> _Input records_
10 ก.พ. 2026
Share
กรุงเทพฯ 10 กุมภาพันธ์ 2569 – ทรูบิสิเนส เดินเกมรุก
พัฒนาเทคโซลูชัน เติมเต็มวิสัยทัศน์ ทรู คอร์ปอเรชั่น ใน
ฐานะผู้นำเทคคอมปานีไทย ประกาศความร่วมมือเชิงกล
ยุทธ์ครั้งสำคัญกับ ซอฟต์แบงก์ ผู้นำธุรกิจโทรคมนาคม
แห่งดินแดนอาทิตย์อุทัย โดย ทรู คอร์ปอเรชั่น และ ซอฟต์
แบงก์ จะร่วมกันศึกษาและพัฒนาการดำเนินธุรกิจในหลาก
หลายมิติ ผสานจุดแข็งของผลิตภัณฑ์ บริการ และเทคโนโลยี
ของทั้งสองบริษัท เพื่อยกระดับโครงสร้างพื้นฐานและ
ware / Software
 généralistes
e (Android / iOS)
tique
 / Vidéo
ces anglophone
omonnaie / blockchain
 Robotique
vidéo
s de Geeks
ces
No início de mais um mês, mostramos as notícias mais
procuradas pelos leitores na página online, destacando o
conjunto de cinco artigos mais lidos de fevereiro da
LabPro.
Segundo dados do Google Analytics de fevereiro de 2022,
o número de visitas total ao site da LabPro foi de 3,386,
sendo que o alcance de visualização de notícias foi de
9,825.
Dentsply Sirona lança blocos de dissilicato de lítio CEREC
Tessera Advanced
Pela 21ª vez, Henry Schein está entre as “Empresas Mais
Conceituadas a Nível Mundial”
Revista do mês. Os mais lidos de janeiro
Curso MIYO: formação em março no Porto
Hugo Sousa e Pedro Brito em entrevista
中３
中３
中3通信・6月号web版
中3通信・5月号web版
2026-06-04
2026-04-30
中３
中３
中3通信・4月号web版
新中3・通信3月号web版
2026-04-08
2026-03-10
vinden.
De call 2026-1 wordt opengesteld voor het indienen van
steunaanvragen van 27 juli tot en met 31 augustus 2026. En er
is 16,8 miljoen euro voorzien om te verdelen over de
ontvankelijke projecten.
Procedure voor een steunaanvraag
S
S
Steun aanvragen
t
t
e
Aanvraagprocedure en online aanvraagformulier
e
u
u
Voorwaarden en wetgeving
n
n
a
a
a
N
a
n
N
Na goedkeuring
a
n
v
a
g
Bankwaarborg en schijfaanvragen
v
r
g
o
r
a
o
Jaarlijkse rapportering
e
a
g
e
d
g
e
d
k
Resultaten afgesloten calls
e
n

> _What you have to do_
An exact copy of the data, with every line intact, is the required answer.

> _The completed task_
10 ก.พ. 2026
Share
กรุงเทพฯ 10 กุมภาพันธ์ 2569 – ทรูบิสิเนส เดินเกมรุก
พัฒนาเทคโซลูชัน เติมเต็มวิสัยทัศน์ ทรู คอร์ปอเรชั่น ใน
ฐานะผู้นำเทคคอมปานีไทย ประกาศความร่วมมือเชิงกล
ยุทธ์ครั้งสำคัญกับ ซอฟต์แบงก์ ผู้นำธุรกิจโทรคมนาคม
แห่งดินแดนอาทิตย์อุทัย โดย ทรู คอร์ปอเรชั่น และ ซอฟต์
แบงก์ จะร่วมกันศึกษาและพัฒนาการดำเนินธุรกิจในหลาก
หลายมิติ ผสานจุดแข็งของผลิตภัณฑ์ บริการ และเทคโนโลยี
ของทั้งสองบริษัท เพื่อยกระดับโครงสร้างพื้นฐานและ
ware / Software
 généralistes
e (Android / iOS)
tique
 / Vidéo
ces anglophone
omonnaie / blockchain
 Robotique
vidéo
s de Geeks
ces
No início de mais um mês, mostramos as notícias mais
procuradas pelos leitores na página online, destacando o
conjunto de cinco artigos mais lidos de fevereiro da
LabPro.
Segundo dados do Google Analytics de fevereiro de 2022,
o número de visitas total ao site da LabPro foi de 3,386,
sendo que o alcance de visualização de notícias foi de
9,825.
Dentsply Sirona lança blocos de dissilicato de lítio CEREC
Tessera Advanced
Pela 21ª vez, Henry Schein está entre as “Empresas Mais
Conceituadas a Nível Mundial”
Revista do mês. Os mais lidos de janeiro
Curso MIYO: formação em março no Porto
Hugo Sousa e Pedro Brito em entrevista
中３
中３
中3通信・6月号web版
中3通信・5月号web版
2026-06-04
2026-04-30
中３
中３
中3通信・4月号web版
新中3・通信3月号web版
2026-04-08
2026-03-10
vinden.
De call 2026-1 wordt opengesteld voor het indienen van
steunaanvragen van 27 juli tot en met 31 augustus 2026. En er
is 16,8 miljoen euro voorzien om te verdelen over de
ontvankelijke projecten.
Procedure voor een steunaanvraag
S
S
Steun aanvragen
t
t
e
Aanvraagprocedure en online aanvraagformulier
e
u
u
Voorwaarden en wetgeving
n
n
a
a
a
N
a
n
N
Na goedkeuring
a
n
v
a
g
Bankwaarborg en schijfaanvragen
v
r
g
o
r
a
o
Jaarlijkse rapportering
e
a
g
e
d
g
e
d
k
Resultaten afgesloten calls
e
n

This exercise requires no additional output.